*Exercise data*
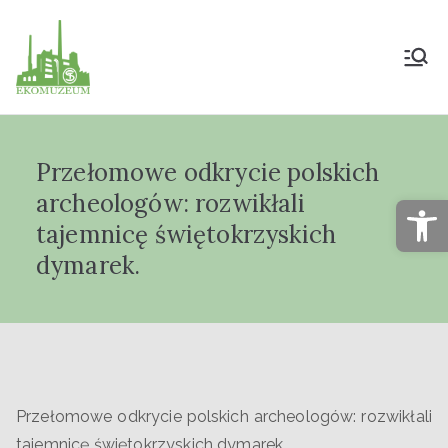
Muzeum Przyrody
i Techniki
Przełomowe odkrycie polskich
"Ekomuzeum" im.
archeologów: rozwikłali
Op
Jana Pazdura
tajemnicę świętokrzyskich
dymarek.
Przełomowe odkrycie polskich archeologów: rozwikłali
tajemnicę świętokrzyskich dymarek.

*Work instructions*
Produce the entries above once more, exactly as given, with each picture left out.

*Answer*
Muzeum Przyrody
i Techniki
Przełomowe odkrycie polskich
"Ekomuzeum" im.
archeologów: rozwikłali
Op
Jana Pazdura
tajemnicę świętokrzyskich
dymarek.
Przełomowe odkrycie polskich archeologów: rozwikłali
tajemnicę świętokrzyskich dymarek.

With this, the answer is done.